Yes, the band is back on tour for six weeks this summer and is even releasing an EP to coincide with its shows (alongside Smash Mouth and Tonic). But singer/guitarist Glen Phillips still sees Toad The Wet Sprocket as something he enjoys returning to on a limited basis, and a group that exists alongside any number of other musical projects he and his bandmates can pursue.
“‘People outside, they’re always like ‘Oh my God, you guys are doing Toad again. Great. I wondered when you’d stop making solo records,’” Phillips remarked in a phone interview. “They don’t exactly say that, but I ignore those people as much as I can. It’s an odd thing. I understand Toad’s significance historically and I feel I can come back to it if it’s one of many things I do. And then I can look at it with gratitude and I can really enjoy it. But I don’t want to be trapped in the ‘90s.
“I don’t feel nostalgic. I’m just not a nostalgic person,” he said.
“So the idea of living in the past holds really zero appeal to me. But the idea of getting to go out and make a bunch of people happy and play some songs I’m proud of with some people I really like, I think that’s a great thing. As far as part time work goes, it’s probably the best possible job in the whole entire world. So as long as I keep that in mind and I don’t feel like I’m somehow trapped by the past, then it’s all pretty awesome.”
For quite a few years following Toad The Wet Sprocket’s breakup in 1998 (coming off of two platinum albums, 1991’s “Fear” and 1994’s “Dulcinea,” and a 1997 release, “Coil,” that fell short of that sales level), Phillips sounded like someone who couldn’t see himself making new music with the group.
He and bandmates Todd Nichols (guitar), Dean Dinning (bass) and Randy Guss (drums) tried to restart the band in 2002, but things didn’t turn out well.
Phillips instead was more focused on his own career. In addition to releasing his second solo album, “Winter Pays for Summer,” in 2005, he also formed a group with the bluegrass-oriented group Nickel Creek (Chris Thile, Sean Watkins and Sara Watkins) called Mutual Admiration Society, which released a self-titled album in 2004. Then in 2008, Phillips, the Watkins siblings and several other notable musicians (including drummer Pete Thomas and bassist Davey Faragher, the rhythm section in Elvis Costello’s band, the Imposters, keyboardist Benmont Tench of Tom Petty’s Heartbreakers, fiddle player Luke Bulla and multi-instrumentalist Greg Leisz) came together to make a self-titled album as Works Progress Administration (WPA), which was released in 2009.
By the time he released his third solo album, “Mr. Lemons,” in 2006, Phillips was fully intent on establishing himself in the folk/singer-songwriter scene as a solo artist — and in a sense changing the idea that he was a pop artist because of his time in Toad The Wet Sprocket.
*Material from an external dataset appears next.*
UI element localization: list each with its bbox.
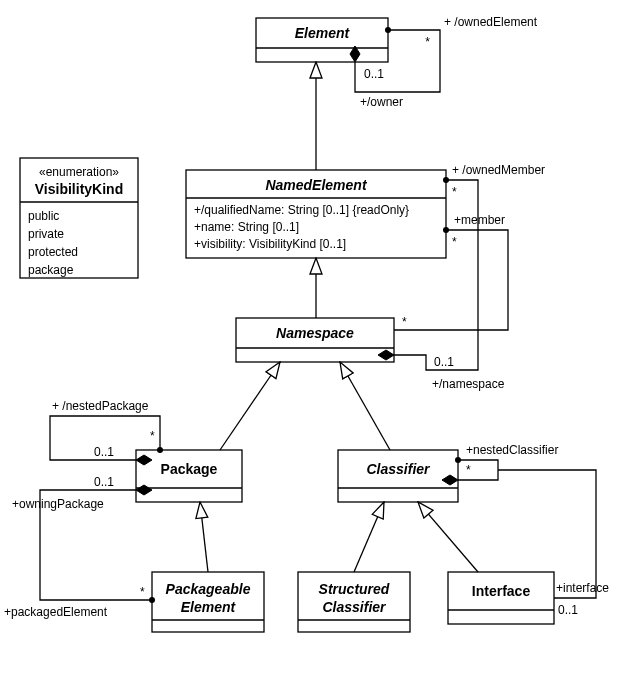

But Toad The Wet Sprocket continued to get together for occasional shows, as well as a full tour in 2006, and things got better between the four band members. By 2009, they considered the group an active ongoing entity once again.
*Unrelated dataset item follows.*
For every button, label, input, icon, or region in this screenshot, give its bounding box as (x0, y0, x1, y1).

The idea of making new music with the band started to take shape when Toad The Wet Sprocket re-recorded hits from its catalog for a 2011 greatest hits album, “All You Want.”
“It was so easy and fun to do. It made a record seem like something we could do without any problem,” Phillips said of “All You Want.” “I had the faith that Toad was going to be a project and not the definition of who I was as a musician. And once I gave myself that latitude it was fun to kind of go ‘OK, so what’s a Toad song? How’s that different from the other stuff I write? Hey, I can do drums and electric guitars and I can write three-part harmonies and counter melodies instead of having to do it solo acoustic.’ I was so happy to get to look at Toad in a new way.”
In fact, the group is releasing a new EP, “Architect of the Ruin,” featuring two new songs and four tracks from the “New Constellation” sessions to coincide with this summer’s tour.
Phillips, though, isn’t promising that more full-length albums will be in Toad The Wet Sprocket’s future.
As he sees it, completing “New Constellation” made a nice statement for the band.
“Things had not always been easy (within the group), and to manage to get together and make something we were all proud of, even one more time, is a huge achievement,” Phillips said.